== Exercise description ==
Among the lines below, keep only those from the one containing "[Add to wishlist] (118, 348)" through the one containing "Esmalte Colorama Verniz Jabuticaba (202, 979)", and reproduce them exactly.

== Given records ==
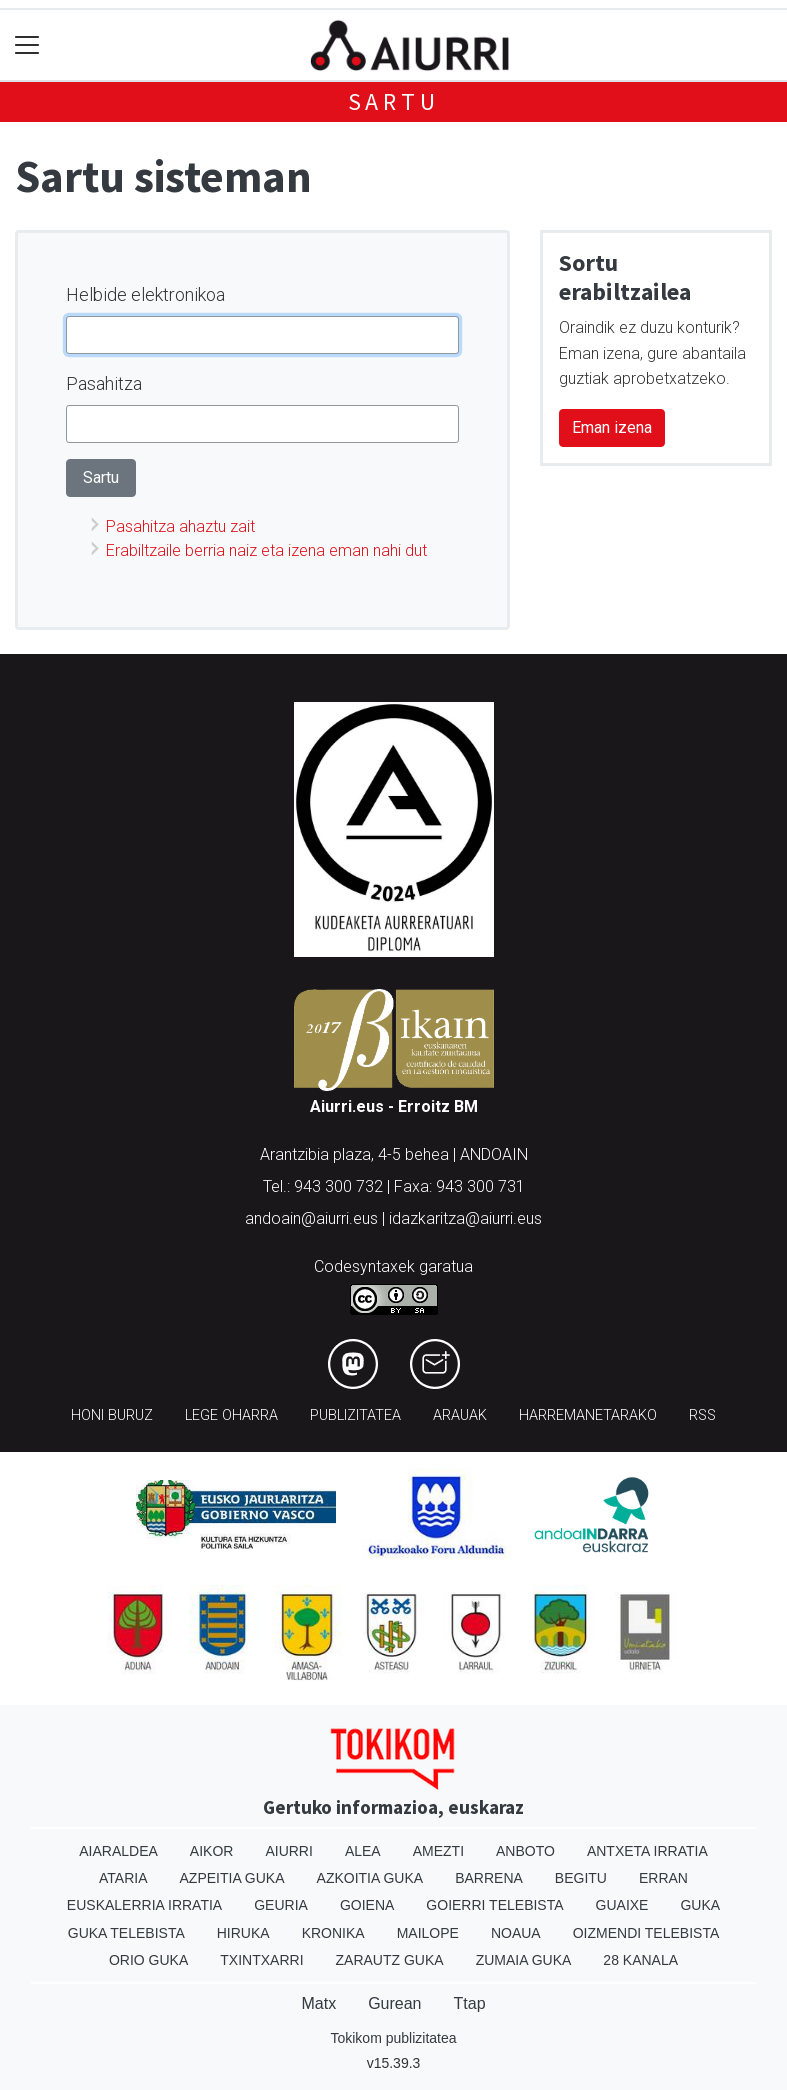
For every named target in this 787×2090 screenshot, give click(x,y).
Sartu (394, 101)
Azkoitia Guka (370, 1878)
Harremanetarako (588, 1415)
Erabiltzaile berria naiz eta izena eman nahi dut (266, 550)
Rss (702, 1415)
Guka (700, 1905)
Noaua (516, 1933)
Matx (318, 2003)
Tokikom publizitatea (393, 2038)
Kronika (333, 1933)
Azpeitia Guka (232, 1878)
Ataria (123, 1878)
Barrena (489, 1878)
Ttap (470, 2003)
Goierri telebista (494, 1905)
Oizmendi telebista (646, 1933)
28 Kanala (640, 1960)
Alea (363, 1851)
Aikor (212, 1851)
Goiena (367, 1905)
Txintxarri (261, 1960)
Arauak (460, 1415)
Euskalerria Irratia (144, 1905)
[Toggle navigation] (27, 45)
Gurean (394, 2003)
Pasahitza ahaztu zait (180, 526)
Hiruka (243, 1933)
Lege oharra (231, 1415)
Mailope (428, 1933)
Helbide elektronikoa (145, 294)
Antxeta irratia (647, 1851)
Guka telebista (126, 1933)
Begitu (581, 1878)
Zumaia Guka (524, 1960)
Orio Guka (148, 1960)
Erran (663, 1878)
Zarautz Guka (390, 1960)
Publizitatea (355, 1415)
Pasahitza (104, 383)
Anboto (525, 1851)
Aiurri (288, 1851)
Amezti (438, 1851)
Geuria (281, 1905)
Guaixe (622, 1905)
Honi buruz (112, 1415)
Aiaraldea (118, 1851)
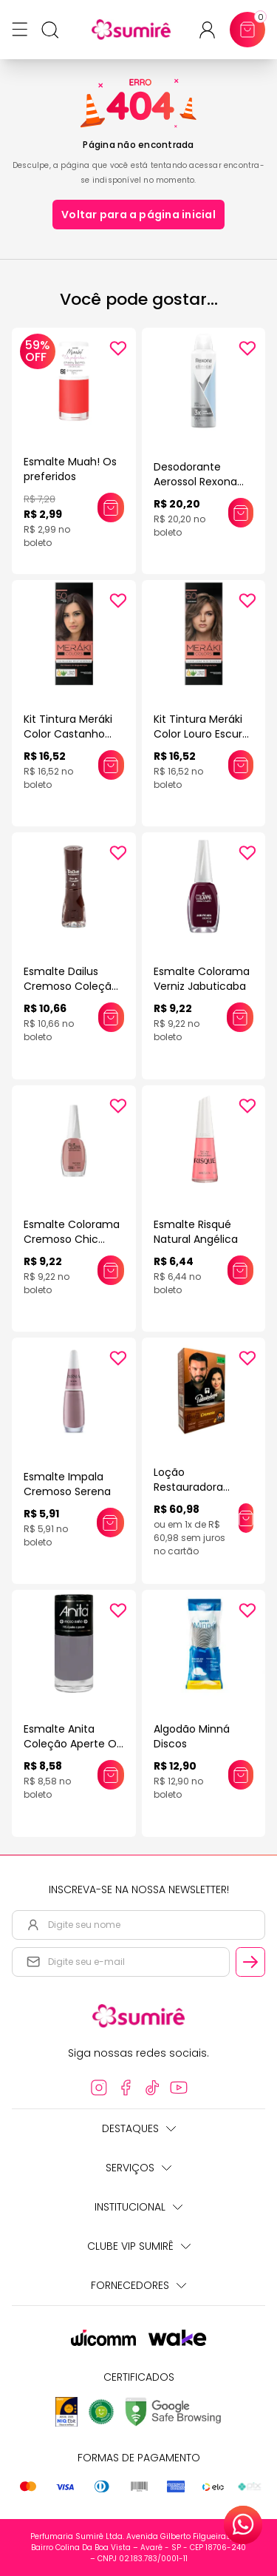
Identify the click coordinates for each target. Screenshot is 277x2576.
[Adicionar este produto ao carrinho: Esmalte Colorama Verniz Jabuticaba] (240, 1017)
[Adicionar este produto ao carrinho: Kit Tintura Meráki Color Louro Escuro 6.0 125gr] (240, 765)
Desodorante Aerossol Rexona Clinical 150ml (195, 481)
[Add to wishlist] (118, 348)
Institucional (138, 2206)
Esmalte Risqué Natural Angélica (196, 1232)
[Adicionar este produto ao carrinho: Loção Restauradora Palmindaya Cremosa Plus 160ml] (246, 1518)
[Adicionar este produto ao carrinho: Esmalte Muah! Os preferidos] (110, 507)
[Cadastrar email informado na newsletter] (250, 1962)
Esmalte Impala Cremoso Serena (67, 1484)
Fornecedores (138, 2285)
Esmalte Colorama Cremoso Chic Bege (72, 1239)
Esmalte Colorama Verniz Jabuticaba (202, 979)
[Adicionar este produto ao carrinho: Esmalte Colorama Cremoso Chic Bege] (111, 1270)
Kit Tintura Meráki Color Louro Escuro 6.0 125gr (201, 734)
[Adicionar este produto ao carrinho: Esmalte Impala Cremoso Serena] (110, 1522)
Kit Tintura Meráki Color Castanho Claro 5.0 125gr (68, 734)
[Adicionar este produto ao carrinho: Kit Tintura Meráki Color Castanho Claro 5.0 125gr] (110, 765)
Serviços (138, 2167)
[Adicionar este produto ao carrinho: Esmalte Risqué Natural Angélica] (240, 1270)
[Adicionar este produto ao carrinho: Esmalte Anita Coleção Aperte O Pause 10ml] (110, 1775)
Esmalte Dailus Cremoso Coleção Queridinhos (71, 986)
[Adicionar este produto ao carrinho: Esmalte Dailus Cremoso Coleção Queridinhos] (110, 1017)
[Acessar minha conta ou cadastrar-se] (213, 30)
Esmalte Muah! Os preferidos (70, 469)
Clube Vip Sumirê (139, 2246)
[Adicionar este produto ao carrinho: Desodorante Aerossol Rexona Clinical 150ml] (240, 512)
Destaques (139, 2128)
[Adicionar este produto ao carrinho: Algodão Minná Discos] (240, 1775)
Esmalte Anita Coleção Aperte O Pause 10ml (70, 1744)
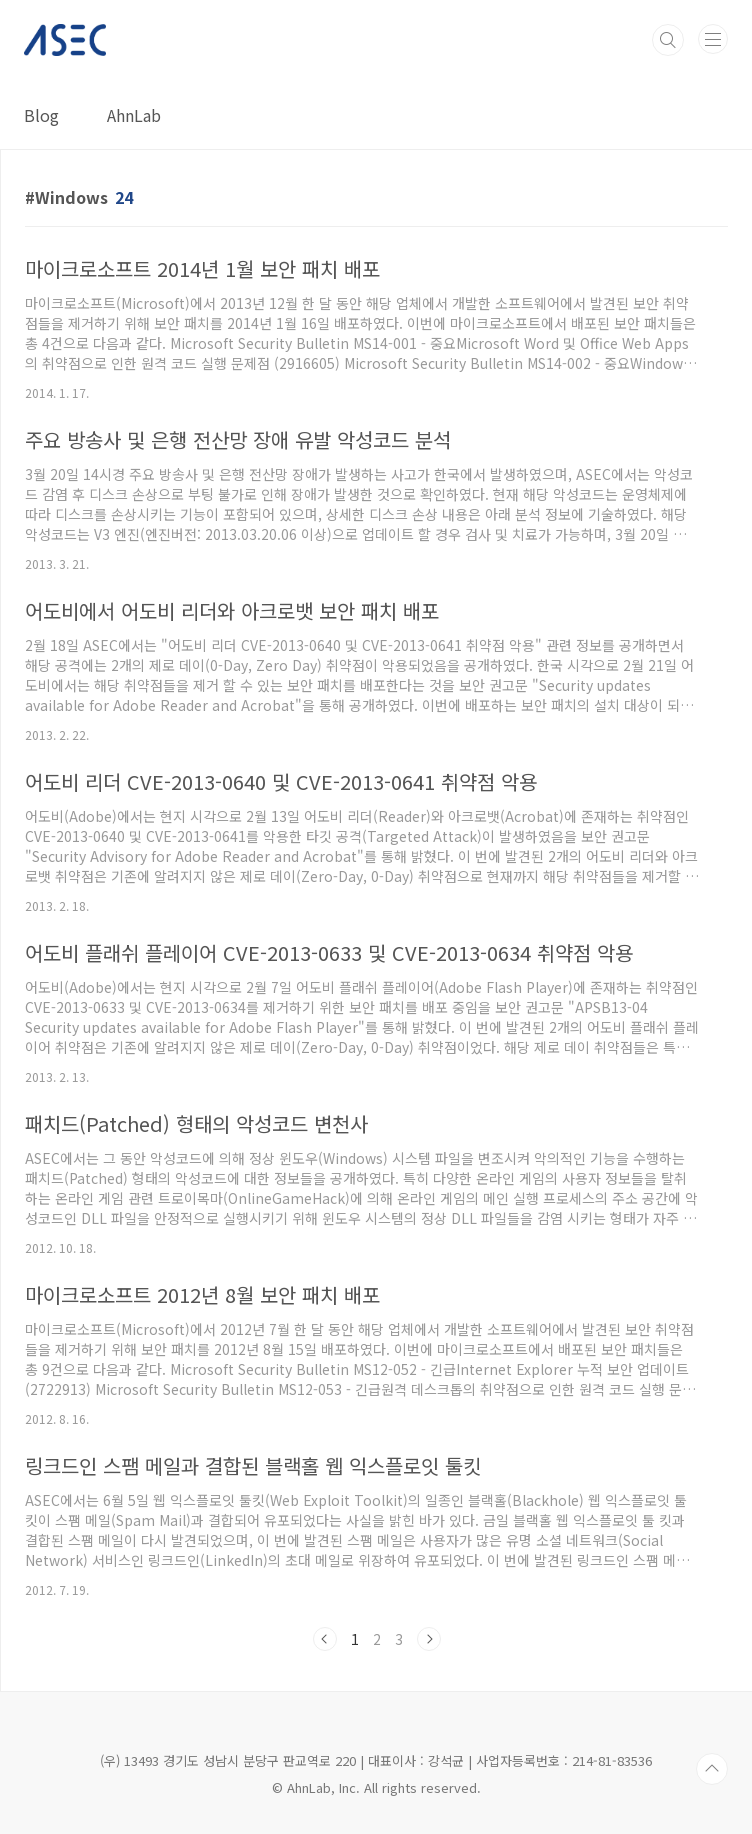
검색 (668, 40)
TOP (712, 1769)
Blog (41, 115)
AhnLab (134, 115)
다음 (429, 1639)
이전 (325, 1639)
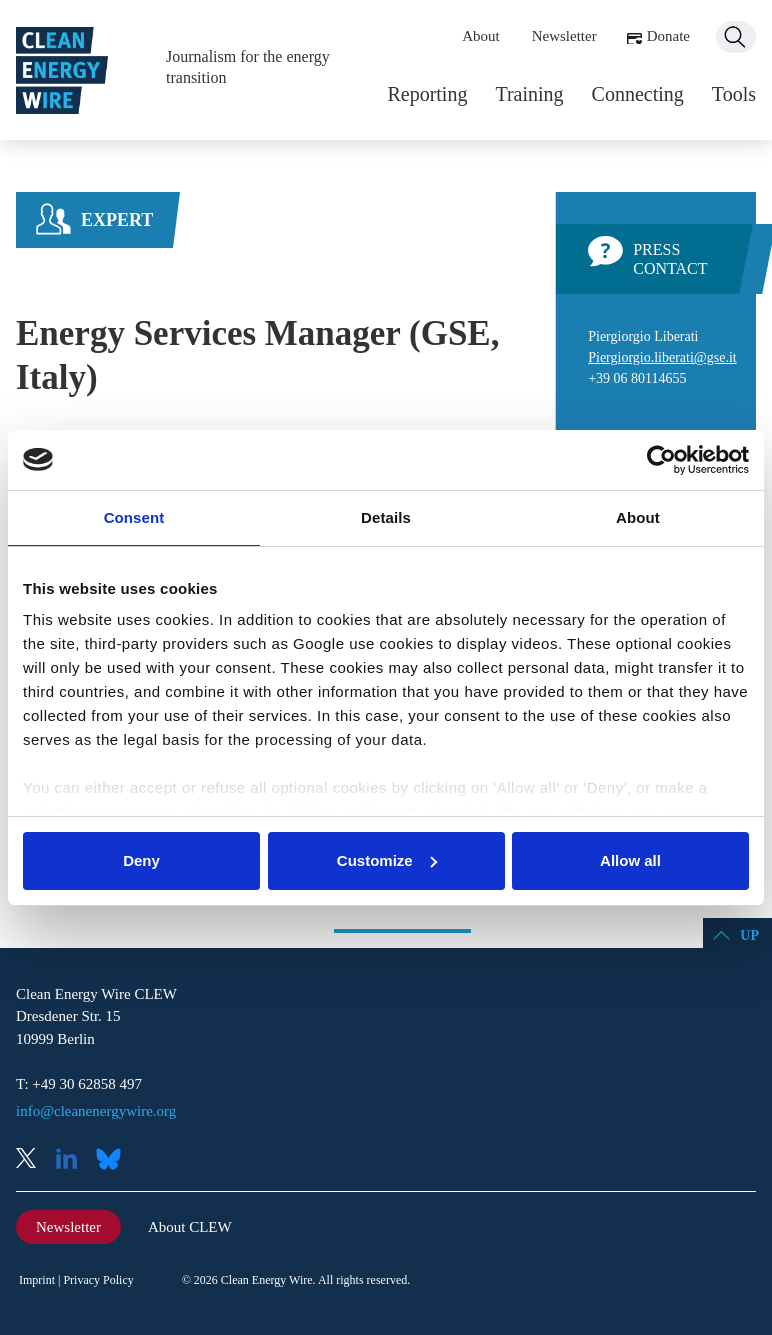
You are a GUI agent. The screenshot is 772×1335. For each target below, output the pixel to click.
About (481, 36)
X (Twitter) (34, 1160)
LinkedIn (74, 1160)
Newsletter (564, 36)
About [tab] (638, 517)
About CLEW (190, 1227)
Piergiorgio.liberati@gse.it (662, 357)
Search (736, 37)
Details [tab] (386, 517)
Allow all (630, 860)
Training (529, 94)
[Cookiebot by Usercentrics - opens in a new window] (661, 460)
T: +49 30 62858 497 (79, 1084)
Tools (734, 94)
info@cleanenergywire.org (96, 1111)
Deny (141, 860)
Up (749, 935)
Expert (117, 220)
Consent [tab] (134, 517)
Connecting (638, 94)
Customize (387, 860)
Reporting (427, 94)
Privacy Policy (98, 1280)
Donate (668, 36)
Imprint (37, 1280)
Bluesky (114, 1160)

== Written reply ==
[Add to wishlist] (118, 348)
Institucional (138, 2206)
Esmalte Risqué Natural Angélica (196, 1232)
[Adicionar este produto ao carrinho: Loção Restauradora Palmindaya Cremosa Plus 160ml] (246, 1518)
[Adicionar este produto ao carrinho: Esmalte Muah! Os preferidos] (110, 507)
[Cadastrar email informado na newsletter] (250, 1962)
Esmalte Impala Cremoso Serena (67, 1484)
Fornecedores (138, 2285)
Esmalte Colorama Cremoso Chic Bege (72, 1239)
Esmalte Colorama Verniz Jabuticaba (202, 979)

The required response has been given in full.